SMTP (Simple Mail Transport Protocol) —  ESMTP is the modern enhanced version.  (A good mnemonic for SMTP is “Send Mail To People”.)  MUAs use this protocol to talk with MTAs or MSAs; MTAs use it to talk to each other.  Interestingly this protocol is designed to be used interactively by humans!  ESMTP is defined by RFC-5321 and RFC-5322.  (It was originally defined by RFC-821 and RFC-822, which was replaced with RFC-2821 and RFC-2822.  It is still common to talk about “822” email.)

POP (Post Office Protocol) —  Sometimes called POP3 (since POP is such a popular acronym adding the version number makes the name stand out), this protocol is used between an MUA and an MAAPOP is popular with ISPs because it is simple and cheap to implement.  It allows you to send a username and password, then your entire mailbox is downloaded to your MUA.  The only option is whether to delete the mailbox contents from the server after downloading, or not.  POP is defined by RFC-1939.

POP3 assigns each mail message a unique ID called the UIDL, so it can tell which messages have been downloaded already.  In addition some vendor's have implemented an extension to POP3 called “XTND XMIT”, that allows clients to transmit outbound mail.  (Normally SMTP is used for that.)

IMAP (Internet Message Access Protocol) —  Like POP, IMAP is a protocol used between an MUA and an MAAIMAP is more powerful and flexible than POP but takes more resources so ISPs rarely offer it.  IMAP allows for selective message downloading and deleting, downloading of headers only, multiple mailboxes, and more.  IMAP is defined by RFC-3501.
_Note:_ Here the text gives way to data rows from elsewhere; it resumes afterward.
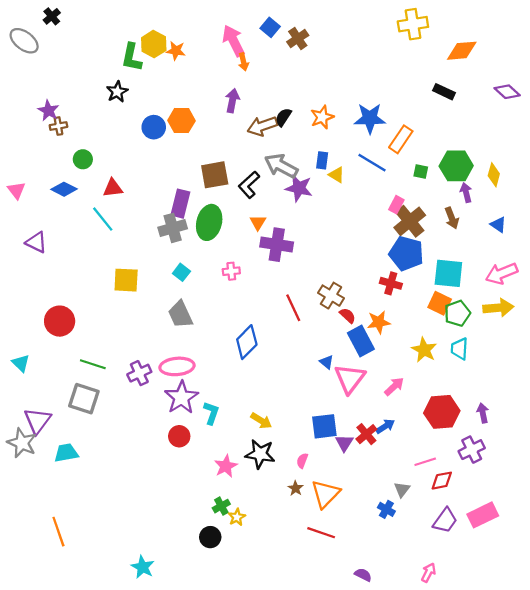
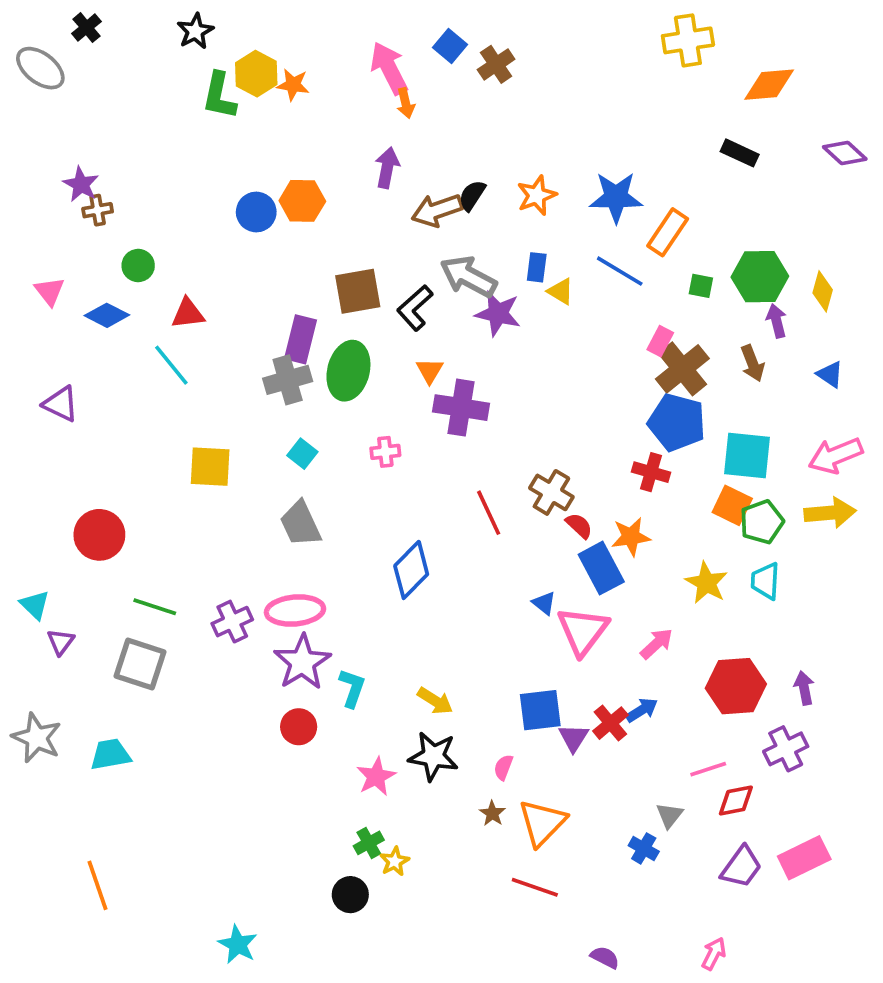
black star: (117, 92) -> (195, 31), moved
pink triangle: (16, 190) -> (50, 291), moved
purple triangle: (37, 421) -> (61, 642), moved, size x0.6

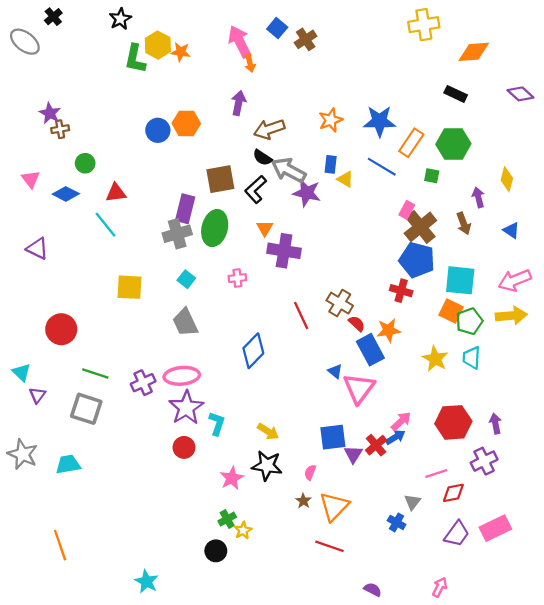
black semicircle: (472, 195) -> (262, 158), moved, turned -90
green hexagon: (760, 277) -> (453, 144), moved
pink arrow: (657, 644) -> (401, 421), moved

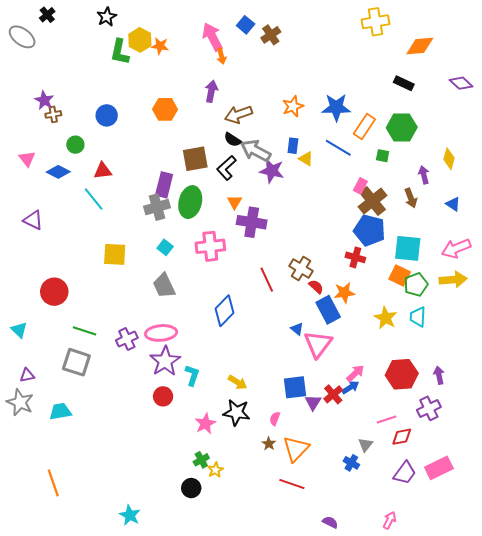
blue circle: (158, 130) -> (107, 115), moved
pink cross: (237, 278) -> (210, 246), size x1.8
purple triangle: (37, 395) -> (27, 375), moved, turned 42

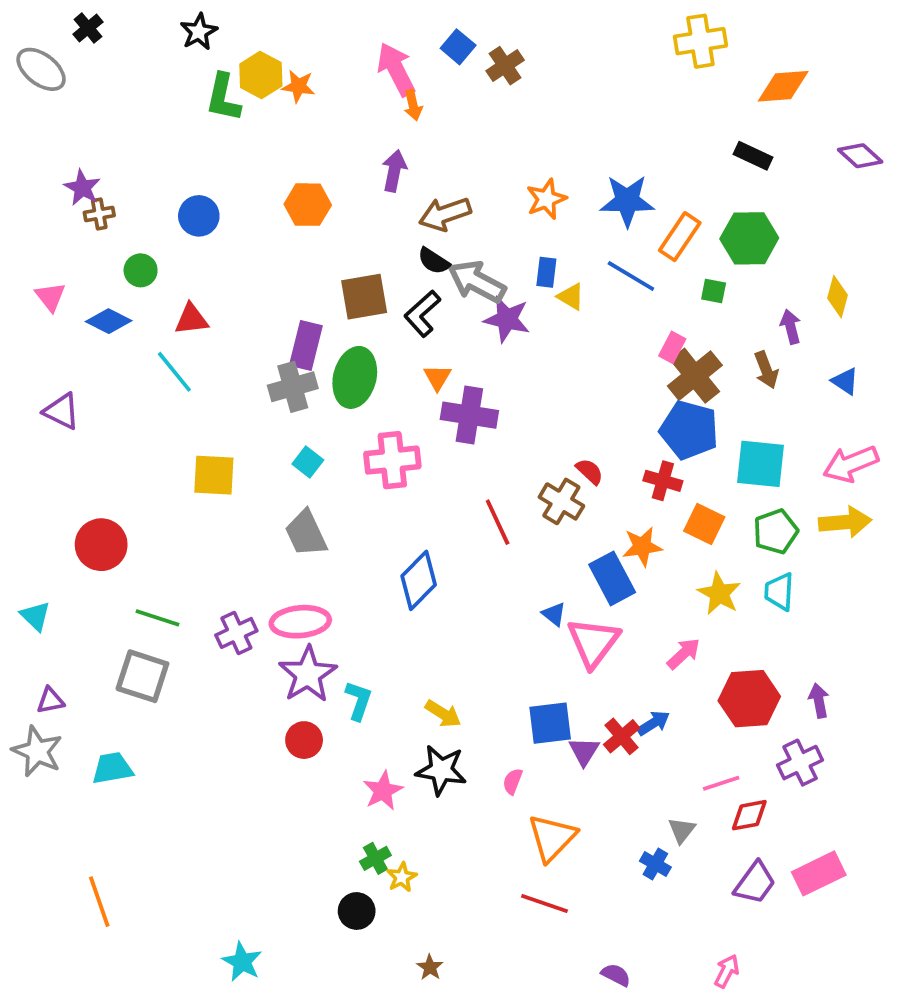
orange square: (400, 276) -> (704, 524), moved
red semicircle: (316, 287) -> (590, 471), moved
pink arrow: (355, 373) -> (684, 654), moved
brown star: (269, 444) -> (430, 967), moved

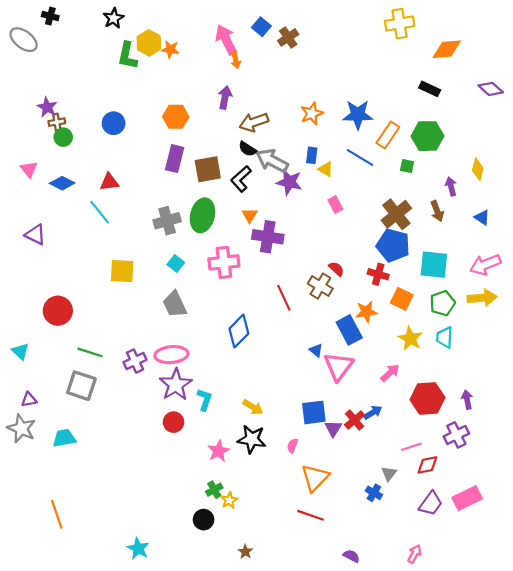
black cross: (88, 28) -> (50, 16), turned -35
green circle: (141, 270) -> (63, 137), moved
purple rectangle: (306, 346) -> (175, 159), moved
pink rectangle: (672, 347) -> (335, 205), moved, turned -56

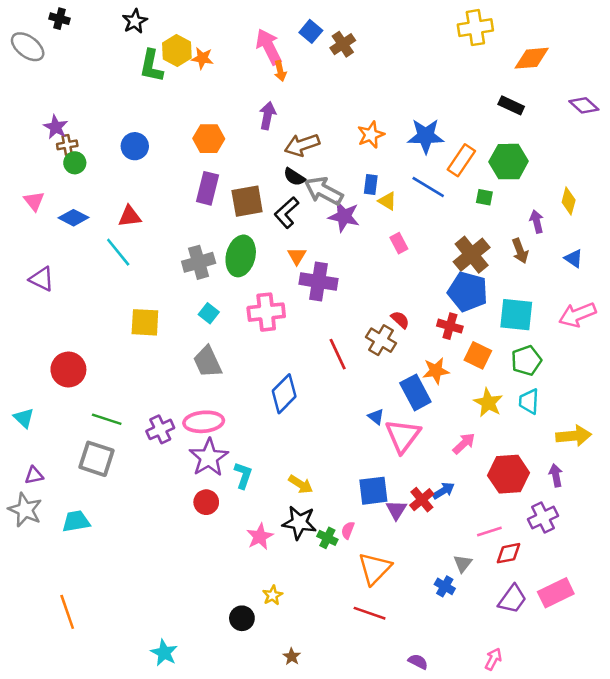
yellow arrow: (482, 298) -> (574, 436), moved
green cross: (214, 490) -> (327, 538), moved, turned -35

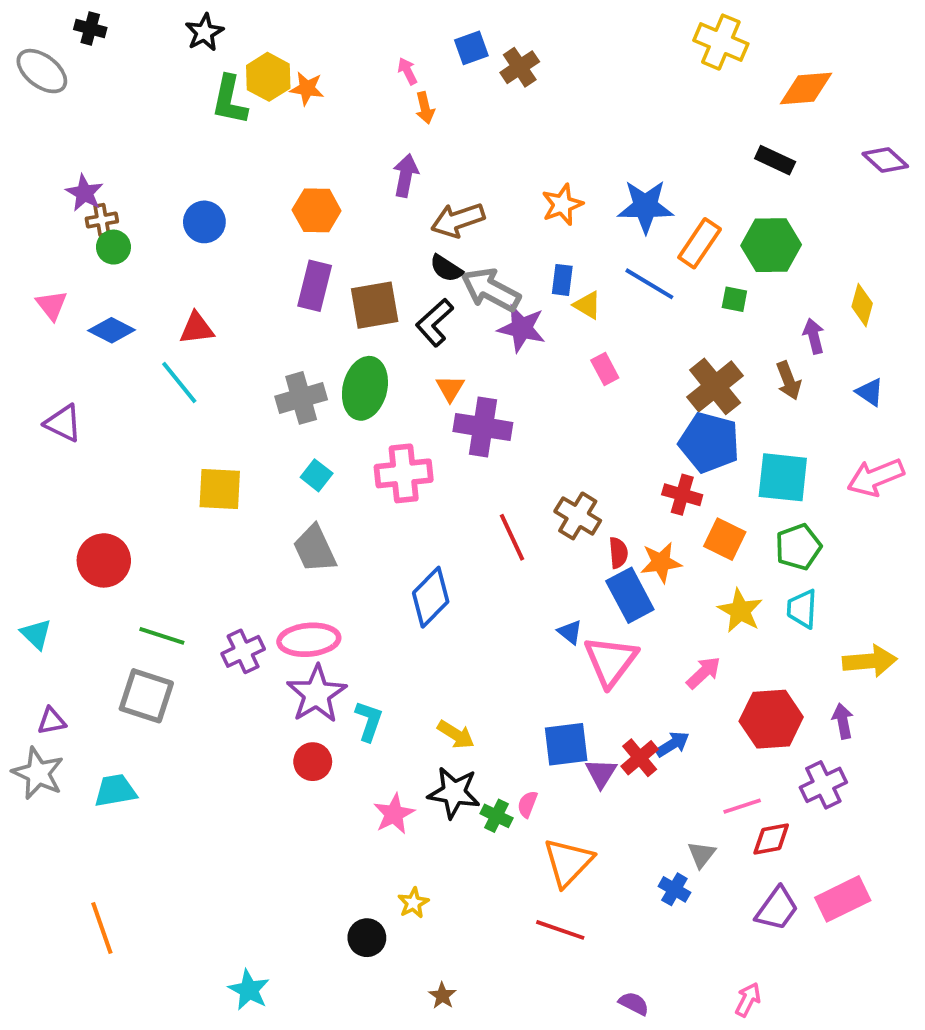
yellow cross: (475, 28) -> (721, 42), turned 32
blue square: (311, 31) -> (471, 48), turned 30
pink arrow: (269, 47) -> (408, 71), size x0.5
red semicircle: (400, 320) -> (618, 553), moved, turned 42

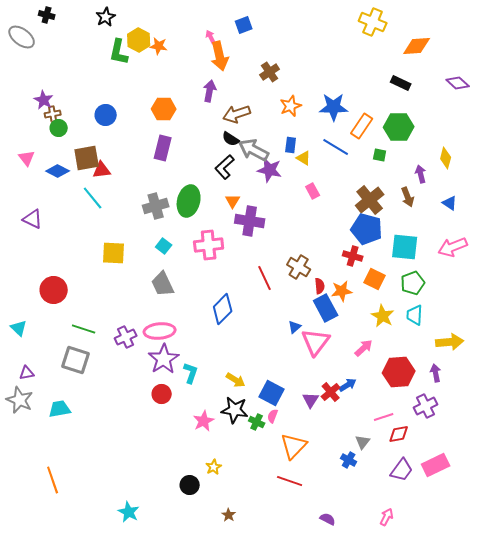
brown cross: (520, 67) -> (270, 72), moved
orange arrow: (425, 108) -> (220, 56), size x1.8
brown square: (375, 305) -> (87, 158), moved
blue triangle: (570, 632) -> (295, 327), turned 40
blue square: (566, 744) -> (272, 393), moved, turned 35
Some vendor's use proprietary protocols to talk between their proprietary mail servers and MUAs.  Examples include Novell's “GroupWise”, IBM's “Lotus Notes”, and Microsoft's “Exchange”.  Some companies have reverse-engineered these protocols and claim to have compatible products but it is not a good idea to rely on those.  An “email gateway” is an MTA that translates between standard email protocols and some proprietary system's protocols.

One point to note about all these protocols is that the usernames and passwords are sent in plain text.  Variations of all three (ESMTP, POPS and IMAPS) allow for encryption to protect usernames and passwords (and the contents of the email messages).  However few ISPs support these protocols since they require more resources (and hence are more expensive to implement).

Mailing Lists:

A list of e-mail addresses identified by a single name such as students@hccfl.edu is called a mailing list.  When an e-mail message is sent to the mailing list name it gets sent to all the addresses in the list.  Each list also has a special email address for configuring your use of the list (for example, add or remove yourself from the list) and another address for the (human) owner of the list.  A good resource for learning about mailing lists is “Understanding Mailing Lists” by Harley Hahn (the author of our textbook).

Configuring an MDA:

Users can configure the procmail MDA to manage mail logs, to spam check, to filter email, to automatically reply to some mail, etc.  See the man pages for procmailrc and procmailex.  The file ~wpollock/.procmailrc contains examples of MDA return-receipts and spam filter using regular expressions, spamassassin (www.SpamAssassin.org).